August 31 st can be a scary day for property managers and owners in Boston, New York, Raleigh-Durham, and other college cities. It’s a day when the bulk of leases expire, and new tenants prepare to move in. Ideally, the process goes smoothly—student residents vacate and leave their apartment in tidy order.
When things don’t go as planned, property managers can be left scrambling to make costly repairs before new tenants move in. The process can be all the more stressful if a portfolio has multiple units turning over at the same time.
Seasoned managers will have collected a security deposit in advance to be put toward such damages. However, managers should use caution before claiming it. Improperly managing security deposits can be costly. Managers can face steep fines and penalties, and in the worst of scenarios, might find themselves subject to a lawsuit.
Here’s a brief overview of what managers need to know about managing security deposits. First and foremost, it’s essential to understand that every state has its statute that outlines security deposit rules and regulations. A state-by-state overview from 2014 can be found here. It’s a cursory overview and isn’t fully updated. Nevertheless, it is critical that landlords know the rules that govern security deposits in each of the states that he owns rental property.
Upon Signing a New Lease
Best practice for managing security deposits begins at the signing of a new lease. Property managers should collect the security deposit per state laws, starting with the amount received. For instance, landlords in Kansas can collect a maximum security deposit of one month's rent for unfurnished units in Kansas. If the unit is furnished, a landlord can charge a maximum of one and a half month's rent as a security deposit.

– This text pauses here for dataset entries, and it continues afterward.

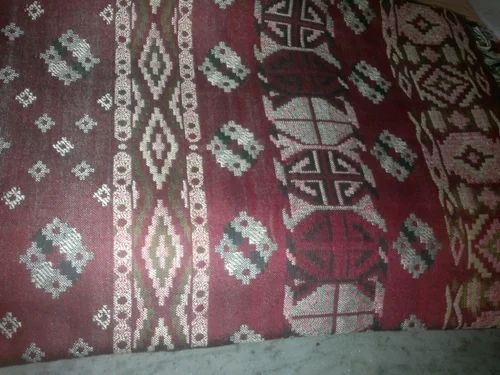 I want to click on darker red background of blanket, so pyautogui.click(x=243, y=292), pyautogui.click(x=427, y=294). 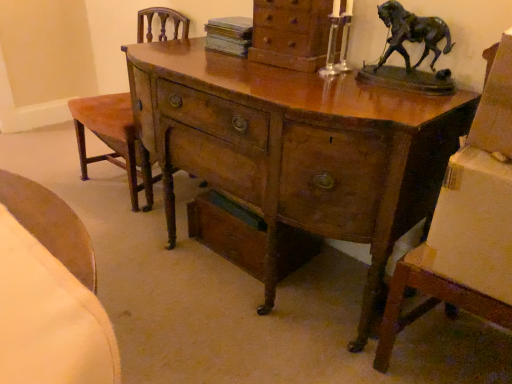 Question: Is wooden drawer at lower center outside of wooden chest of drawers at upper center?

Choices:
 (A) no
 (B) yes

Answer: (B)

Question: Is wooden drawer at lower center positioned with its back to wooden chest of drawers at upper center?

Choices:
 (A) yes
 (B) no

Answer: (B)

Question: Can you see wooden drawer at lower center touching wooden chest of drawers at upper center?

Choices:
 (A) no
 (B) yes

Answer: (A)

Question: Is wooden drawer at lower center not near wooden chest of drawers at upper center?

Choices:
 (A) yes
 (B) no

Answer: (B)

Question: Can you confirm if wooden drawer at lower center is positioned to the left of wooden chest of drawers at upper center?

Choices:
 (A) no
 (B) yes

Answer: (B)

Question: Can you confirm if wooden drawer at lower center is taller than wooden chest of drawers at upper center?

Choices:
 (A) yes
 (B) no

Answer: (A)

Question: From the image's perspective, is wooden chest of drawers at upper center on top of wooden drawer at lower center?

Choices:
 (A) no
 (B) yes

Answer: (B)

Question: Is wooden chest of drawers at upper center wider than wooden drawer at lower center?

Choices:
 (A) yes
 (B) no

Answer: (B)

Question: From a real-world perspective, is wooden chest of drawers at upper center physically above wooden drawer at lower center?

Choices:
 (A) no
 (B) yes

Answer: (B)

Question: Can you confirm if wooden chest of drawers at upper center is thinner than wooden drawer at lower center?

Choices:
 (A) yes
 (B) no

Answer: (A)

Question: Does wooden chest of drawers at upper center have a lesser height compared to wooden drawer at lower center?

Choices:
 (A) no
 (B) yes

Answer: (B)

Question: Is wooden chest of drawers at upper center bigger than wooden drawer at lower center?

Choices:
 (A) yes
 (B) no

Answer: (B)

Question: Does wooden desk at center have a greater height compared to velvet orange armchair at left?

Choices:
 (A) yes
 (B) no

Answer: (B) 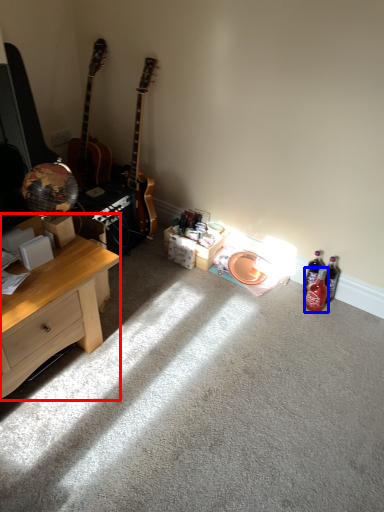 Question: Which object is closer to the camera taking this photo, desk (highlighted by a red box) or bottle (highlighted by a blue box)?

Connecticut landlords can hold two months’ in escrow only if the tenants are younger than 62; they can only collect one months’ security deposit if tenants are 62 or older. In Florida, landlord tenant law does not limit the amount of security deposit that a landlord can charge. Even though there is no limit, in most cases, landlords will not charge more than two months' rent as a security deposit.
Upon collecting a security deposit, managers should issue tenants a receipt indicating how much was paid, to whom and when. Landlords should keep a copy of this receipt for their records, as well. The security deposit should then be held and/or deposited per state regulations. In Massachusetts, for example, owners must open a separate escrow account to maintain the security deposit there to prevent “commingling of funds.”
What’s more, the escrow account must have the resident’s name on it, too—not just the landlords. This means that the resident must provide the landlord with his/her social security number and sign bank paperwork. It’s a headache, but necessary to protect landlords from being subject to fines equivalent to three times the amount of the security deposit (otherwise known as “treble damages”) down the line.
On Move-In Day
As soon as a new resident moves into a unit, landlords (or property managers acting on their behalf) should conduct a walk-through of the unit with the resident. Allow the resident to fill out an “existing conditions” form to document any damages or repairs that were caused by previous tenants.
Both the landlord and resident should sign the form and retain a copy. There have been instances in which a tenant has argued in court that the existing conditions form had been altered by the landlord after the fact, so it is best practice to use a carbon-copy form to prevent a similar dispute. Supplement the arrangement by taking “before” pictures as a reference in the event of a security deposit dispute.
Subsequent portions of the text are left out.